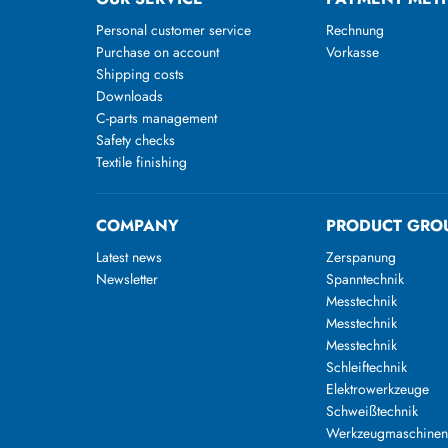
Personal customer service
Rechnung
Purchase on account
Vorkasse
Shipping costs
Downloads
C-parts management
Safety checks
Textile finishing
COMPANY
PRODUCT GRO
Latest news
Zerspanung
Newsletter
Spanntechnik
Messtechnik
Messtechnik
Messtechnik
Schleiftechnik
Elektrowerkzeuge
Schweißtechnik
Werkzeugmaschine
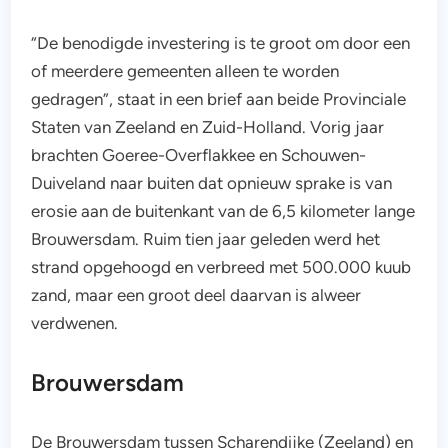
“De benodigde investering is te groot om door een
of meerdere gemeenten alleen te worden
gedragen”, staat in een brief aan beide Provinciale
Staten van Zeeland en Zuid-Holland. Vorig jaar
brachten Goeree-Overflakkee en Schouwen-
Duiveland naar buiten dat opnieuw sprake is van
erosie aan de buitenkant van de 6,5 kilometer lange
Brouwersdam. Ruim tien jaar geleden werd het
strand opgehoogd en verbreed met 500.000 kuub
zand, maar een groot deel daarvan is alweer
verdwenen.
Brouwersdam
De Brouwersdam tussen Scharendijke (Zeeland) en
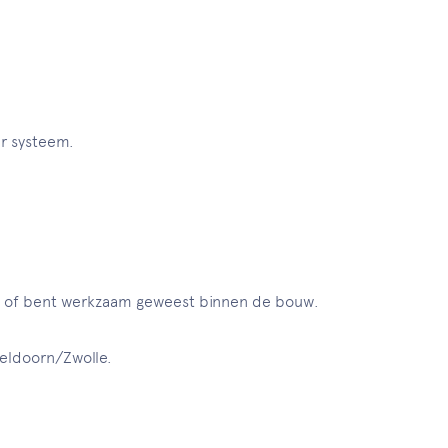
r systeem.
n of bent werkzaam geweest binnen de bouw.
peldoorn/Zwolle.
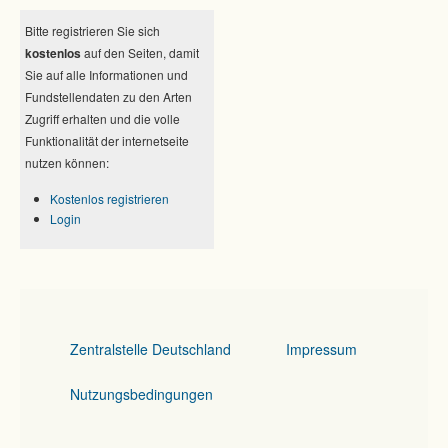
Bitte registrieren Sie sich
kostenlos
auf den Seiten, damit
Sie auf alle Informationen und
Fundstellendaten zu den Arten
Zugriff erhalten und die volle
Funktionalität der internetseite
nutzen können:
Kostenlos registrieren
Login
Zentralstelle Deutschland
Impressum
Nutzungsbedingungen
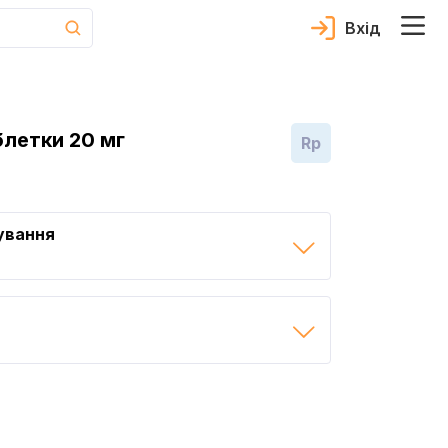
Вхід
летки 20 мг
Rp
ування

********************

Write out again exactly the lines above from the one with "Schweißtechnik" through the one with "Zugriff erhalten und die volle", adding no other lines and no pictures.

◆ Worked solution:
Schweißtechnik
Werkzeugmaschine
“De benodigde investering is te groot om door een
of meerdere gemeenten alleen te worden
gedragen”, staat in een brief aan beide Provinciale
Staten van Zeeland en Zuid-Holland. Vorig jaar
brachten Goeree-Overflakkee en Schouwen-
Duiveland naar buiten dat opnieuw sprake is van
erosie aan de buitenkant van de 6,5 kilometer lange
Brouwersdam. Ruim tien jaar geleden werd het
strand opgehoogd en verbreed met 500.000 kuub
zand, maar een groot deel daarvan is alweer
verdwenen.
Brouwersdam
De Brouwersdam tussen Scharendijke (Zeeland) en
r systeem.
n of bent werkzaam geweest binnen de bouw.
peldoorn/Zwolle.
Bitte registrieren Sie sich
kostenlos
auf den Seiten, damit
Sie auf alle Informationen und
Fundstellendaten zu den Arten
Zugriff erhalten und die volle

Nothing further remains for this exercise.